D.C. Council member questions Inspector General Charles Willoughby’s effectiveness

In the past two years, D.C. Inspector General Charles J. Willoughby has investigated two of the city’s most politically sensitive controversies — how the District awarded its lottery contract and whether public school employees had cheated to improve students’ scores on standardized tests.

In both cases, revelations subsequent to Willoughby’s investigations have prompted some D.C. Council members and Vincent C. Gray administration officials to ask whether his office has been too timid to effectively perform its watchdog role. They doubt his willingness to use the agency’s $15.7 million budget and 112 employees to quickly and thoroughly stamp out waste, fraud and abuse.

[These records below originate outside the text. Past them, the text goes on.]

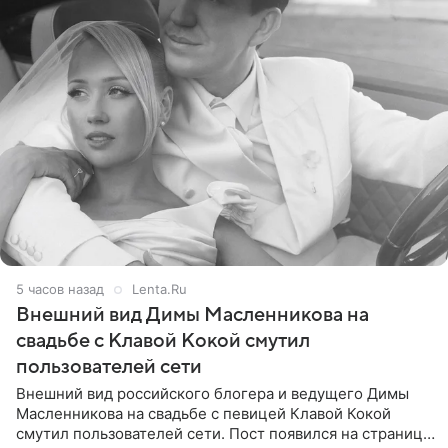
5 часов назад
Lenta.Ru
Внешний вид Димы Масленникова на
свадьбе с Клавой Кокой смутил
пользователей сети
Внешний вид российского блогера и ведущего Димы
Масленникова на свадьбе с певицей Клавой Кокой
смутил пользователей сети. Пост появился на странице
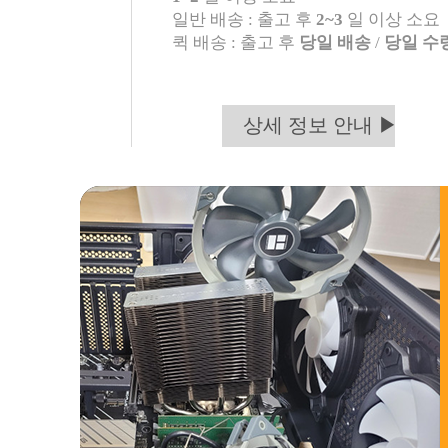
일반 배송 : 출고 후
2~3
일 이상 소요
퀵 배송 : 출고 후
당일 배송
/
당일 수
상세 정보 안내 ▶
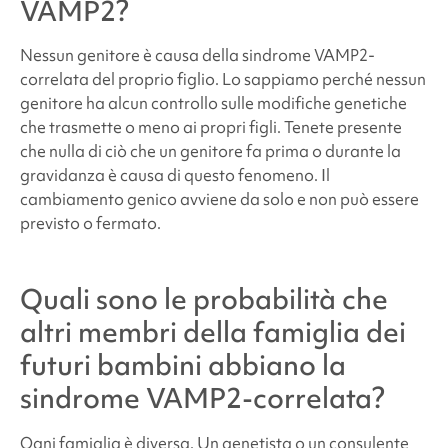
VAMP2
?
Nessun genitore è causa della
sindrome
VAMP2-
correlata del proprio figlio. Lo sappiamo perché nessun
genitore ha alcun controllo sulle modifiche genetiche
che trasmette o meno ai propri figli. Tenete presente
che nulla di ciò che un genitore fa prima o durante la
gravidanza è causa di questo fenomeno. Il
cambiamento genico avviene da solo e non può essere
previsto o fermato.
Quali sono le probabilità che
altri membri della famiglia dei
futuri bambini abbiano la
sindrome VAMP2-correlata
?
Ogni famiglia è diversa. Un genetista o un consulente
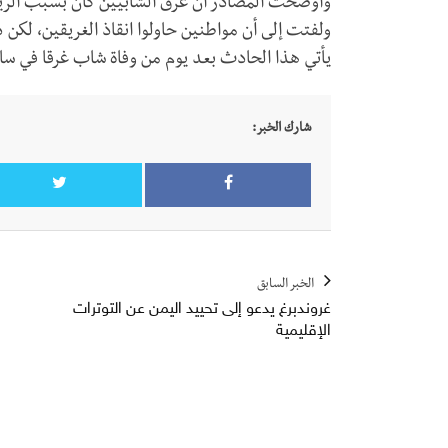
وأوضحت المصادر أن غرق الشابيين كان بسبب الرياح 
ولفتت إلى أن مواطنين حاولوا انقاذ الغريقين، لكن
يأتي هذا الحادث بعد يوم من وفاة شاب غرقا في سا
شارك الخبر:
الخبر السابق
غروندبرغ يدعو إلى تحييد اليمن عن التوترات
الإقليمية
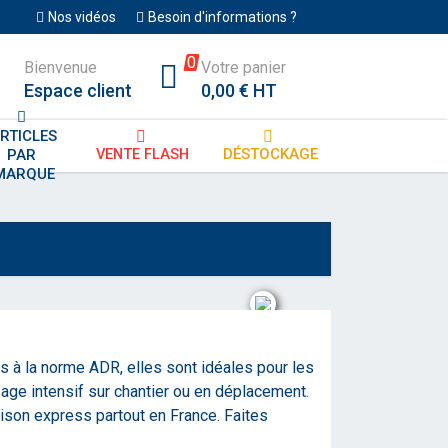
Nos vidéos
Besoin d'informations ?
0
Bienvenue
Votre panier
Espace client
0,00 € HT
RTICLES
DÉSTOCKAGE
VENTE FLASH
PAR 
MARQUE
s à la norme ADR, elles sont idéales pour les
usage intensif sur chantier ou en déplacement.
raison express partout en France. Faites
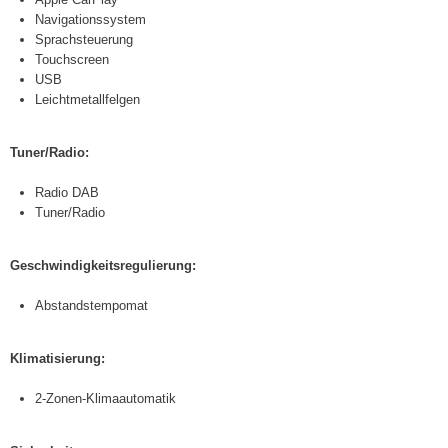
Navigationssystem
Sprachsteuerung
Touchscreen
USB
Leichtmetallfelgen
Tuner/Radio:
Radio DAB
Tuner/Radio
Geschwindigkeitsregulierung:
Abstandstempomat
Klimatisierung:
2-Zonen-Klimaautomatik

And in an unusual step, council member Kenyan R. McDuffie (D-Ward 5) recently requested that Willoughby explain delays in investigations and answer questions about the school testing probe.

“We are concerned that a delay in producing reports compromises everyone’s ability to [uncover] fraud, abuse and waste, and undermines the public’s confidence in the OIG and their confidence in the District’s government as a whole,” McDuffie, chairman of the council’s Government Operations Committee, wrote in a letter to Willoughby.

Council Chairman Phil Mendelson (D) said he supports McDuffie’s efforts to review Willoughby’s effectiveness.

Willoughby, the inspector general since 2005, declined to be interviewed about the criticism or about his office in general. His top deputy, Blanche Bruce, said that “the reports that this office issues speak for themselves.”

In a Jan. 18 letter responding to McDuffie, Willoughby said, “It is incumbent that the OIG’s work not be conducted through the press or media.” He also said it is crucial that his office’s work be “as thorough and accurate as possible,” but that it also be done “as expeditiously as possible.”

The lottery investigation was requested in July 2009, after suspicions about the contract award became fodder for political attacks during a heated mayoral campaign. Two members of then-Mayor Adrian M. Fenty’s Cabinet — then-Attorney General Peter J. Nickles and then-procurement chief David P. Gragan — urged Willoughby to examine the contract, including council members’ handling of it.

It was 18 months before Willoughby issued a report. It totaled 19 pages, and although it cited some contracting irregularities, it did not find wrongdoing by council members. The report addressed allegations that council member Jim Graham (D-Ward 1) had offered to support one lottery bidder in return for that bidder’s withdrawing from an unrelated land deal with Metro. Graham served on the Metro board at the time. Investigators concluded that there was not “sufficient evidence to support or conclude that the councilmember had acted improperly.”

But a subsequent investigation, undertaken on behalf of the Metro board, concluded that Graham had offered a quid pro quo that constituted a violation of the board’s code of conduct. Graham has denied wrongdoing, and the matter is under review by the D.C. Board of Ethics and Government Accountability.